Дверь оказалась не заперта.
Хасан помедлил у порога, справляясь с нахлынувшим волнением. Его слишком долго не было, он слишком долго ждал возможности отомстить за то, что они сделали с его отцом. Он пережил изгнание, стойко перенося боль, он долго вынашивал в себе ненависть – пожалуй, слишком долго…
На полу комнаты спали четверо или пятеро. Какая-то женщина проснулась, увидела его и резко села, сунув руку под подушку.
– Чего тебе надо?
Хасан назвал имя человека, командовавшего фидаями.
После Второй мировой, когда Ясиф отправился в Оксфорд, Махмуд пас овец вместе с отцом, дедом, дядьями и братьями. Если бы не война 1948-го, их жизни так и не пересеклись бы. Отец Махмуда, как и отец Хасана, принял решение бежать. Сыновья – Ясиф был на несколько лет старше Махмуда – встретились в лагере беженцев. На соглашение о прекращении огня Махмуд отреагировал куда острее, чем Хасан, как ни парадоксально – ведь последний потерял куда больше. Однако ярость захватила Махмуда целиком и полностью, он не мог думать ни о чем, кроме освобождения своей родины. Прежде политика его совершенно не интересовала, поскольку пастухам она ни к чему – теперь же он задался целью познать суть вещей. Правда, пришлось сперва научиться читать.
В следующий раз они встретились в пятидесятых в Газе. К тому времени Махмуд значительно вырос, если можно так выразиться.
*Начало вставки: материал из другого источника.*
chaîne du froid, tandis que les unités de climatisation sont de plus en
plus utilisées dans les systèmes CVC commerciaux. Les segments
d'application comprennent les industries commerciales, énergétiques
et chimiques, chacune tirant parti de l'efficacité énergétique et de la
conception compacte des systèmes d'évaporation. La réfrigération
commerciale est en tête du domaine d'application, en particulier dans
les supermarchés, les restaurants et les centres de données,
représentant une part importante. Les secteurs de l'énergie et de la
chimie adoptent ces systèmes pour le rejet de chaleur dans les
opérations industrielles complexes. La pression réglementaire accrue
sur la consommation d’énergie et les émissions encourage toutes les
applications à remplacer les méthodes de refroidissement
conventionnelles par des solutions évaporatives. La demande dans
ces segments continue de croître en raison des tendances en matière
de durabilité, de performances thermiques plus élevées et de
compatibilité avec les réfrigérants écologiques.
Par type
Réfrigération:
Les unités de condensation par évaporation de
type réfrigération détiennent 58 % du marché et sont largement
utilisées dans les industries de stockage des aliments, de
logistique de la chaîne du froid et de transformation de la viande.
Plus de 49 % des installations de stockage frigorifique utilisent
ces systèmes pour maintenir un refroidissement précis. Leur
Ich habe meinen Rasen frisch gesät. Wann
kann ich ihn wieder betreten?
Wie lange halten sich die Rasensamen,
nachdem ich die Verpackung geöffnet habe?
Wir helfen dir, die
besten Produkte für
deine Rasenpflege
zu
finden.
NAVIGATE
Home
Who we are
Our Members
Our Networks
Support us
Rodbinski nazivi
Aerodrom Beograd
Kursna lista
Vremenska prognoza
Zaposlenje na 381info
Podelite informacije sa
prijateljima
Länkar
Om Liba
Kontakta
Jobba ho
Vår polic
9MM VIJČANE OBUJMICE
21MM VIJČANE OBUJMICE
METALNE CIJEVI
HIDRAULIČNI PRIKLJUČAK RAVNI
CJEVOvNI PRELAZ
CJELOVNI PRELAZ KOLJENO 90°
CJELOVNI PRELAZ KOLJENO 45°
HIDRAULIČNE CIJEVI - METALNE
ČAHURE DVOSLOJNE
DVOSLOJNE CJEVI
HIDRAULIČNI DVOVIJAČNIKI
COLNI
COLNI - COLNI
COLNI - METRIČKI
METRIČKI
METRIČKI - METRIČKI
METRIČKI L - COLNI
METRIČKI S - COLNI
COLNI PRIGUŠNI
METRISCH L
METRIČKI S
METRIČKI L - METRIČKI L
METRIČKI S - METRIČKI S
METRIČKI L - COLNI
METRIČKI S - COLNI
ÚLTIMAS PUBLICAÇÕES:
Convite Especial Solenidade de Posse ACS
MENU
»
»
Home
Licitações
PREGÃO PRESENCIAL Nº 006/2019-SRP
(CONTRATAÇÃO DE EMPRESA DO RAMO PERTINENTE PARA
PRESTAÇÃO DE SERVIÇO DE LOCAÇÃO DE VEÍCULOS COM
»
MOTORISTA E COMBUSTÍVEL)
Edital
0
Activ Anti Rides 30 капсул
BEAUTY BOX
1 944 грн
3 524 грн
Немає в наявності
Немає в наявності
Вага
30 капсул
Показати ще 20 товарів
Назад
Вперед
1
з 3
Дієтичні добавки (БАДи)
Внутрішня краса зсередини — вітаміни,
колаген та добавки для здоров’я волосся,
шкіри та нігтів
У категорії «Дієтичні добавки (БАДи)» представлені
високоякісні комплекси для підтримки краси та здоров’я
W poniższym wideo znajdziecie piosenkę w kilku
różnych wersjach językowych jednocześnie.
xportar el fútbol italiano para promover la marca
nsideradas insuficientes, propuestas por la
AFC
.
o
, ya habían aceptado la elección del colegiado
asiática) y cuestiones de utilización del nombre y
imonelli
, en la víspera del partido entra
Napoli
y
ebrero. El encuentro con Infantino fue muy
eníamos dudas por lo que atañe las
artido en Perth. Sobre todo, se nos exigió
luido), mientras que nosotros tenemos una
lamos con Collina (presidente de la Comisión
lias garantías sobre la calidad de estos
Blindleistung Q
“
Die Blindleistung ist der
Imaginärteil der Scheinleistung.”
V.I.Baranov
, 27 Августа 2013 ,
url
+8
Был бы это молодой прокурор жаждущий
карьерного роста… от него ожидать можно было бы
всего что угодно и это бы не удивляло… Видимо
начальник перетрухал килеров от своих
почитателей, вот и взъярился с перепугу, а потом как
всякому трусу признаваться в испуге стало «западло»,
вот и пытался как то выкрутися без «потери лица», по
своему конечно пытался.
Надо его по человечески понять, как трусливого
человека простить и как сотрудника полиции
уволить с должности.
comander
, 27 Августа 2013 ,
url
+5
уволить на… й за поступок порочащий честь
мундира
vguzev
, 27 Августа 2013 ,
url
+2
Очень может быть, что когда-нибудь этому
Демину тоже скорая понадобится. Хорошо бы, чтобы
Он прочел Клаузевица, «Республику» Платона, «Капитал» Маркса, «Майн кампф», Кейнса, Мао, Гэлбрейта и Ганди; историю, биографии, классические романы и современные пьесы; прилично говорил по-английски, худо-бедно по-русски и немного по-кантонски. Махмуд возглавлял небольшую группу террористов, совершавшую набеги на Израиль: они взрывали бомбы, стреляли, воровали и так же быстро исчезали в лагерях Газы, словно крысы в помойке. Деньги, оружие и информацию им поставлял Каир, где Хасан в то время работал на подхвате. Встретившись с Махмудом, он заявил ему, что сердцем принадлежит не Каиру и даже не проарабскому движению, а Палестине и готов тут же бросить все – работу в банке, квартиру в Люксембурге, разведку – и присоединиться к борцам за свободу. Однако Махмуд отказал ему: уже тогда задатки командира сидели на нем, как хорошо сшитый костюм. Через несколько лет, прогнозировал он, партизан у них будет хоть отбавляй, а вот друзья в верхах, связи в Европе и в разведке им еще понадобятся.